Columbia University has a long and distinguished history of Yiddish studies. But there are many more reasons to study Yiddish at Columbia:

  • Columbia University is one of the world's most important research universities. Its world-class departments in diverse fields like comparative literature, history, sociology, religion, and anthropology, as well as its strong commitment to interdisciplinary study, provides the opportunities to approach Yiddish studies in a truly comparative context. This assures Yiddish Studies a position at the forefront of critical and scholarly development. Additionally, Columbia's substantial collection of Yiddish-related books, periodicals, and microfilms makes it one of the leading places to do primary and secondary research in the field.

  • Columbia maintains a close relationship with the YIVO Institute for Jewish Research, allowing students to avail themselves of the world's largest library and archives relating to Yiddish culture. YIVO also offers special tutorials and courses, open to Columbia students, which complement University offerings.

  • Columbia undergraduates and graduate students can also register for Yiddish literature courses at the Jewish Theological Seminary a few blocks away, and take advantage of the Seminary's excellent library and rare Yiddish book collection.

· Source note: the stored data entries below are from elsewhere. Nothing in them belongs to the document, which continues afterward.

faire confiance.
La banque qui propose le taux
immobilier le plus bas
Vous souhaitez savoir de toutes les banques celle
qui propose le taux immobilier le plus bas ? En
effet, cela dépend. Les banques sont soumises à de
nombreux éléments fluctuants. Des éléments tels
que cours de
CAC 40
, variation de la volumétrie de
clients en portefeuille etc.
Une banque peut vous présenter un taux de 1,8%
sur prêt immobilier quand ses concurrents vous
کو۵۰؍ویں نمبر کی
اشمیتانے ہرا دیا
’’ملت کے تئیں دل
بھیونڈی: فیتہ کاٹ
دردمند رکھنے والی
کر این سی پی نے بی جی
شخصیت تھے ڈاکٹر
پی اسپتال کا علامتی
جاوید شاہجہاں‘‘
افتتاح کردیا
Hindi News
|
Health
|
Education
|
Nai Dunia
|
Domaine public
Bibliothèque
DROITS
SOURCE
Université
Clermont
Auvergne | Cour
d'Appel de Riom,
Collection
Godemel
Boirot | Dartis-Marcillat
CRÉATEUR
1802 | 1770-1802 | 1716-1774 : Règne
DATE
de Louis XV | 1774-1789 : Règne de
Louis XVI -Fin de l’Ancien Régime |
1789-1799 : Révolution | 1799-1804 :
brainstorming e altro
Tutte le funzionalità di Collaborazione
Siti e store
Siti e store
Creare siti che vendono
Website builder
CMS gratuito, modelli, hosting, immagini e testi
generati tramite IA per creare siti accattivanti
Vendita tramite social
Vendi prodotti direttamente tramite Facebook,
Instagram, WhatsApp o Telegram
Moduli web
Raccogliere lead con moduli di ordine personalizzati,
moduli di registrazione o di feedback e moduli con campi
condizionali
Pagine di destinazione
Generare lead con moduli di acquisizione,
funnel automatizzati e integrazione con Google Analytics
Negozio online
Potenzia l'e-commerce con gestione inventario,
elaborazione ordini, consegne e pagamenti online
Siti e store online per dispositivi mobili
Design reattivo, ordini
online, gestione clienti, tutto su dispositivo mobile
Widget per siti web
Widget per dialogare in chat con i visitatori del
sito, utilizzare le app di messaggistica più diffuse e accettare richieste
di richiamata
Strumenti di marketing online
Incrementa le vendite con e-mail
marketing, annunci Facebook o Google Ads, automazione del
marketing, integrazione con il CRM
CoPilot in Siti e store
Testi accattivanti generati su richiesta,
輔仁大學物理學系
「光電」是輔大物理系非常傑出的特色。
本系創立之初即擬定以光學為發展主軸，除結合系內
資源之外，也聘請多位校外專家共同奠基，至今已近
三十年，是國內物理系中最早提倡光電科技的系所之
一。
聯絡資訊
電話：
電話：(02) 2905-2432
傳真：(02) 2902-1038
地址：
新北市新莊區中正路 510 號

  • New York City is a flourishing center for Yiddish literature, theater, and communal affairs. It's also the home of traditional religious communities which continue to speak in Yiddish. Columbia thus provides a natural home for students to study and to experience Yiddish literary and cultural activity.

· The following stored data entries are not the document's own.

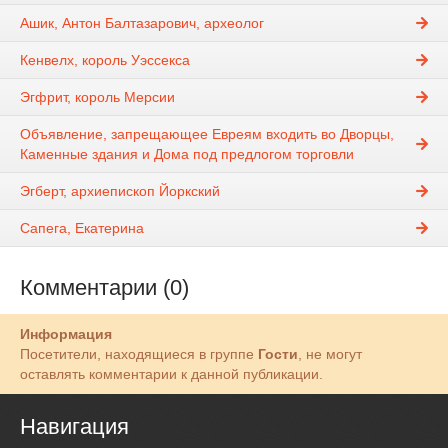
Ашик, Антон Балтазарович, археолог
Кенвелх, король Уэссекса
Эгфрит, король Мерсии
Объявление, запрещающее Евреям входить во Дворцы,
Каменные здания и Дома под предлогом торговли
Эгберт, архиепископ Йоркский
Сапега, Екатерина
Комментарии (0)
Информация
Посетители, находящиеся в группе
Гости
, не могут
оставлять комментарии к данной публикации.
Навигация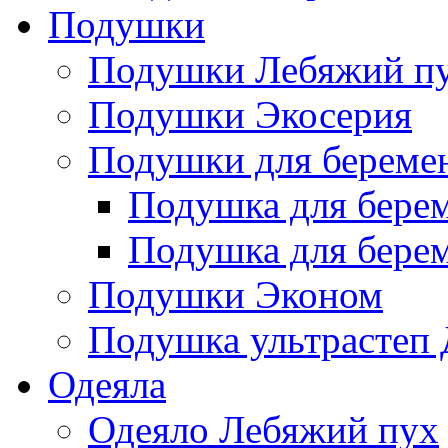
Подушки
Подушки Лебяжий п
Подушки Экосерия
Подушки для береме
Подушка для бере
Подушка для бере
Подушки Эконом
Подушка ультрастеп 
Одеяла
Одеяло Лебяжий пух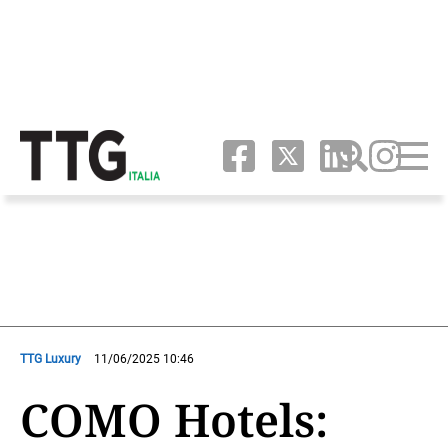
TTG Luxury
11/06/2025 10:46
COMO Hotels: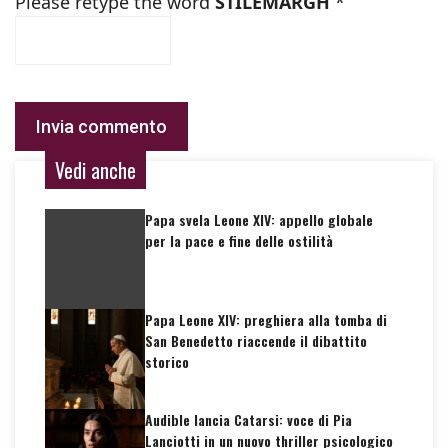
Please retype the word
STILEMARGH
*
Vedi anche
Papa svela Leone XIV: appello globale
per la pace e fine delle ostilità
Papa Leone XIV: preghiera alla tomba di
San Benedetto riaccende il dibattito
storico
Audible lancia Catarsi: voce di Pia
Lanciotti in un nuovo thriller psicologico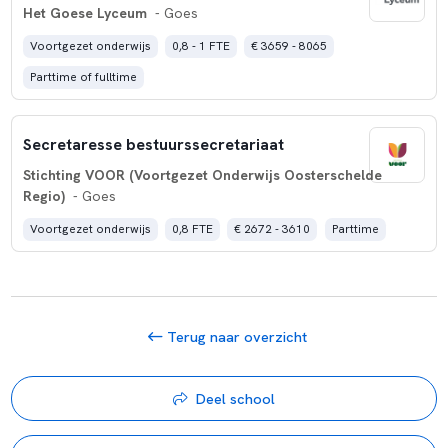
Het Goese Lyceum
- Goes
Voortgezet onderwijs
0,8 - 1 FTE
€ 3659 - 8065
Parttime of fulltime
Secretaresse bestuurssecretariaat
Stichting VOOR (Voortgezet Onderwijs Oosterschelde
Regio)
- Goes
Voortgezet onderwijs
0,8 FTE
€ 2672 - 3610
Parttime
Terug naar overzicht
Deel school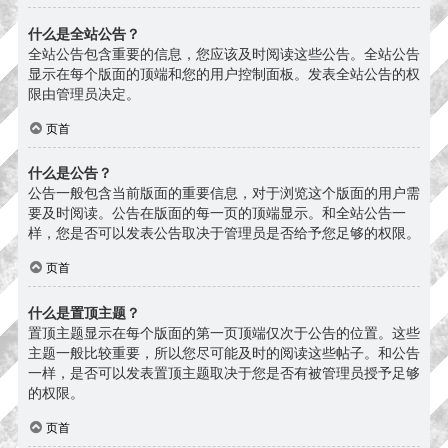
什么是全站公告？
全站公告包含重要的信息，您应该及时阅读这些公告。全站公告
显示在每个版面的顶端和您的用户控制面板。发表全站公告的权
限由管理员决定。
页首
什么是公告？
公告一般包含当前版面的重要信息，对于浏览这个版面的用户需
要及时阅读。公告在版面的每一页的顶端显示。和全站公告一
样，您是否可以发表公告取决于管理员是否给予您足够的权限。
页首
什么是置顶主题？
置顶主题显示在每个版面的第一页顶端仅次于公告的位置。这些
主题一般比较重要，所以您尽可能及时的阅读这些帖子。和公告
一样，是否可以发表置顶主题取决于您是否有被管理员授予足够
的权限。
页首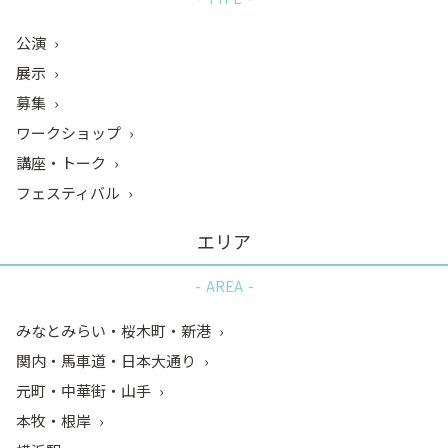
公演
展示
募集
ワークショップ
講座・トーク
フェスティバル
エリア
AREA
みなとみらい・桜木町・新港
関内・馬車道・日本大通り
元町・中華街・山手
本牧・根岸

  • Columbia is the home of the ongoing research project, The Language and Culture Atlas of Ashkenazic Jewry. The project's sound recordings of detailed and lengthy interviews with native Yiddish speakers, accompanied by transcripts and maps, represent the most extensive extant archival collection on the life and culture of Ashkenazic Jews. Under Marvin Herzog's direction, three volumes of a projected series have already been published, and recent efforts have guaranteed that material will not only be permanently preserved, but partially indexed and digitized for future research. This invaluable resource is available for research and study by Columbia students.